Dati che dovrebbero fare riflettere. «La risposta delle istituzioni europee - ha chiarito de Meo - è di fondamentale importanza. Abbiamo bisogno delle istituzioni dalla nostra parte. Abbiamo bisogno che siano coerenti, che si basino sui fatti e che organizzino i vari settori e le parti interessate. Chiediamo all’Europa di mettere in atto una politica industriale automobilistica ambiziosa, in grado di rivaleggiare con quelle di altre regioni del mondo, salvaguardando e promuovendo al contempo il libero scambio su scala globale».
Con Euro 7 fabbriche chiuse
E invece, per cominciare, c’è la proposta Euro 7, la normativa che regolerebbe le emissioni diesel dal 2025. Ma non solo. De Meo ha criticato anche il pacchetto “fit for 55” e il bando dei motori endotermici dal 2035. «Nella sua forma attuale, l’Euro 7 secondo i nostri ingegneri, potrebbe aumentare il costo delle auto in media di 1.000 euro: significa raddoppiare il prezzo finale. Con tale incremento stimiamo una sostanziale riduzione del mercato delle auto nuove, di circa il 7%. Sappiamo che le persone manterranno le auto vecchie più a lungo o acquisteranno auto usate invece di nuove. Sta già accadendo e il parco circolante sta invecchiando ovunque». In effetti l’età media delle auto europee è salita ancora, a 12 anni, nel 2021.

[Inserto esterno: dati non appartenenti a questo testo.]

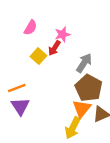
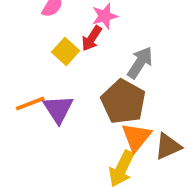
brown pentagon: (89, 88) -> (123, 102), moved
purple triangle: (20, 106) -> (58, 109), moved

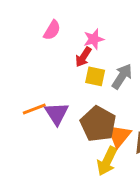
yellow square: (66, 51) -> (95, 76), moved, turned -30
brown pentagon: (123, 102) -> (98, 124), moved

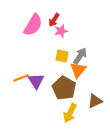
pink semicircle: (52, 30) -> (33, 25), size x1.6
red arrow: (83, 57) -> (54, 20), moved
orange triangle: (119, 136) -> (78, 70), moved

Secondo l’Acea si potrebbe ottenere un rapporto costi-benefici di gran lunga migliore se si riorientassero «gli enormi investimenti che sarebbero richiesti dall’Euro 7, allocandoli per accelerare l’elettrificazione, rendere i veicoli elettrici più convenienti o ridurre le emissioni dell’attuale flotta», ad esempio tramite carburanti a basse emissioni. Il capo della Renault ha messo in guardia dalle illusioni: i veicoli tradizionali «saranno la maggioranza del parco auto anche oltre il 2050; se vogliamo arrivare a 0 per allora, dovremmo affrontare anche questa sfida e questa è una parte della verità». In definitiva la proposta Euro 7 nella sua forma attuale «avrà un forte impatto sulla nostra attività e sulle nostre persone. Le scadenze sono troppo brevi. Soltanto in Renault potrebbe portare alla chiusura di almeno quattro stabilimenti in breve tempo».
Scontro ad armi impari con Usa e Cina
Last but not least, il confronto, durissimo, con Stati Uniti e Cina. I primi, forti di una recente legge, la Inflation reduction act (IRA) che stanzia quasi 300 miliardi di dollari per incentivare produzione e acquisto di auto elettriche, ma anche la produzione negli States, attraendo anche aziende europee. Il rischio è la desertificazione industriale in Europa. Gli alleati di sempre sono scesi su un piano di forte competizione e negli ultimi mesi non sono mancati i momenti di confronto duro. «Attraverso l’IRA vediamo gli Stati Uniti stimolare la loro industria nella transizione ecologica, mentre l’approccio dell’Europa è quello di regolamentare il settore, spesso in modo non sincronizzato», è stata la critica di de Meo.